そして、背中を支えながら優しく立ち上がらせる。
「なんと慈悲深き御方なんでしょうか‥うぅ」「おぉ‥女神だ‥」「あの幼い体にどれほどの慈悲を秘めているのかしら‥」
今の光景に村人たちが次々に感嘆の声をあげる。目に涙を溜めている人さえいる。
「それでは、早速治療を始めましょう。まずは重度の怪我や病気で動けない方達の治療を優先で行います。その後、残りの全ての怪我や病気を治します。どなたか真っ先に治療した方がいい人を教えて頂けますか?」
すると、村長がすぐに案内してくれました。
どうも一つの家にまとめて寝かせている様子。
部屋に入ると、横になっている4人とそれぞれの側に寄り添う人達がいる。
床に伏す4人は共通して全身に布が巻かれている。そこから滲む赤色がとても痛々しい。
どうしてこうなったか事情を聞く前に治療をしよう。
「父ちゃん父ちゃん!聖女様が来てくれたんだ、だから‥だから死なないで!」
お‥私の近くで7歳ぐらいの男の子が、真っ白な顔色で横たわる男性に叫ぶ。
この子のお父さんだろうか。
男の子に優しく触れる。
「大丈夫だよ、私が絶対に治してあげる。だから、落ち着いて。」
「せ、聖女さまぁ‥」
にっこりと微笑んで、今も苦しそうにするこの子のお父さんの側へ行く。
そして、その体の上に両手を広げてかざす。
すると、私の額にある聖女の証が光り出し、彼の体全体をいくつもの光が包み込む。毎度の事ながら、とても暖かくて心地よい光。
「聖女様きれい‥」
近くで見ていた男の子がそう呟く。
この光で私も輝いているように見えるからかな。
やがて、彼の周りを色めいていた輝きも次第に収まっていく。
治療完了。
さすが聖女の力。
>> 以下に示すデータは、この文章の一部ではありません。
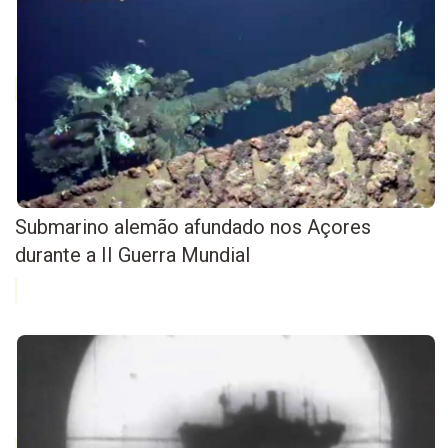
Submarino alemão afundado nos Açores
durante a II Guerra Mundial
あれほど苦しんでいた彼は今や呼吸を落ち着かせ寝ている。
滲み続けていた血も止まっているみたい。
「ふぅーもう大丈夫だよ。お父さんの怪我は治ったよ。起きたら、いっぱい生きるために頑張ったお父さんを褒めてあげてね。」
「聖女様、ありがどうごじゃいます。ありがとうござじゃいますぅ‥」
この子の緊張の糸が切れたのか、涙と鼻水が止めどなく流れる。
お‥私は苦笑しつつ頭を撫でる。
さあ、3人頑張っている人達がいる。
私はこの子のお父さんと同じように繰り返し治していく。
みんな、傷一つない元の体に戻る。
よく頑張ったね。
次々に感謝の言葉を告げてくる村人たちに照れながら家を出る。
まだまだ怪我をしている人もいるだろうし、どんどん治療していきましょう。
私が聖女になってからの付き合いである騎士ノートンにお願いしておく。
「ノートン、ちょっといい?」
「はい、なんでしょうか?」
「私が治療している間で村長さんにあの大怪我の原因を聞いておいてほしいの」
「アリス様、また首を突っ込むおつもりですか?」
またかよとでも言いたげな目で見てくる。
そうまただよ。
「ふふ、聖女の務めですから。」
私は口に手を当て微笑む。
ノートン呆れないで。
という訳で、私は治療にノートンは村長に聞き込みを。
聖女の力は絶大だ。
効果も凄いところだけれど消費魔力も驚くほど少ない。
村人ほぼ全員の治療をしたにも関わらず未だに疲れ知らず。
お‥私も村長さんのもとに向かいましょう。